Payday loans provide the quick access to cash that you need, whether you’ve got unexpected payments or you simply need to access more money than you currently have. This kind of credit agreement gives you quick access to a smaller amount of cash than a traditional kind of loan, and with it comes a significantly higher interest rate.
The UK government is currently facing new pressure to introduce a new cap on these interest rates, however, in an attempt to ‘protect’ consumer interests – particularly those from a poorer background. David Miliband and other prominent Labour figures have been pushing for more supports and signing up in support of a new motion that protects poorer consumers.
So why is the interest rate so high on this particular kind of credit agreement? Obviously, with interest rates that enter their thousands it seems immediately worrying that this kind of repayment agreement can exist – but in order to understand how fair these deals really are, you must look at the bigger picture.
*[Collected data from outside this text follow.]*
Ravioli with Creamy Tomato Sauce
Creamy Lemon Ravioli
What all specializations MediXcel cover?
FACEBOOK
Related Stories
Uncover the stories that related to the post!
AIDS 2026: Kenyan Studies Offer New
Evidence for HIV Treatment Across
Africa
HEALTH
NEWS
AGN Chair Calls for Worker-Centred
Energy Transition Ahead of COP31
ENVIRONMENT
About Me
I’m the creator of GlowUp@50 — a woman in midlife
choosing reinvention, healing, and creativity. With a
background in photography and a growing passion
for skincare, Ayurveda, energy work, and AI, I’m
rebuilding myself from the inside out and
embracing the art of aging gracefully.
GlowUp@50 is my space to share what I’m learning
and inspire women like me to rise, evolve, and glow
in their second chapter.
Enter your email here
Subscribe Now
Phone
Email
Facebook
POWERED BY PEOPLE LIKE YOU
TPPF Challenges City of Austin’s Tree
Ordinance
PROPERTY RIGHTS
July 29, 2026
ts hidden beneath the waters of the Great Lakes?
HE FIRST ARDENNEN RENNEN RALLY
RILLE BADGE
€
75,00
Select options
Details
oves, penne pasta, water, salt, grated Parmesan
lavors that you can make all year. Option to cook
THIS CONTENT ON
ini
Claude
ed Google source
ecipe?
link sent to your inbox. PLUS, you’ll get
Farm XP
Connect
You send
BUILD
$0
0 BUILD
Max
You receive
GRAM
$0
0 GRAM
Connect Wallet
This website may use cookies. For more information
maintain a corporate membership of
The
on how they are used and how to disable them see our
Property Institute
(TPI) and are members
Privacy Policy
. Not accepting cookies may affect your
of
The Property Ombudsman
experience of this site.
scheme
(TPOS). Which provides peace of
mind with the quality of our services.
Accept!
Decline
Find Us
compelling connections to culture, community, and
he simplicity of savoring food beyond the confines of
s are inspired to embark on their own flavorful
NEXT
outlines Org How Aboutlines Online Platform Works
A bigger interest rate doesn’t necessarily mean a huge amount to repay.
The nature of a payday loan is that it is only a relatively small amount of money compared to other traditional forms of credit. Unlike a mortgage or a car loan, the amount you will borrow will generally be under £1,000. Hence, a higher interest rate means that the amount you pay back is proportionate of the smaller amount you paid, and hence completely reasonable. But why are backbenchers supporting a motion to help put a cap on these payday loan interest rates?
It seems relatively simple. With over 1.2 million British people every year being tied up in a payday loan agreement, and an ever-increasing popularity for this kind of credit, people need to be protected from the potential of interest rates skyrocketing. As soon as British people begin to rely on this kind of credit, and ditching many forms of traditional credit, they could potentially become vulnerable to companies that operate for illegitimate and malicious purposes.
Due to the online nature of these loans there will always be malicious activity, and with the possibility of some payday loan lenders operating extremely high interest rates, the consumers will always be at risk. It seems that the only way to protect consumers from this would be to introduce a cap on payday loans.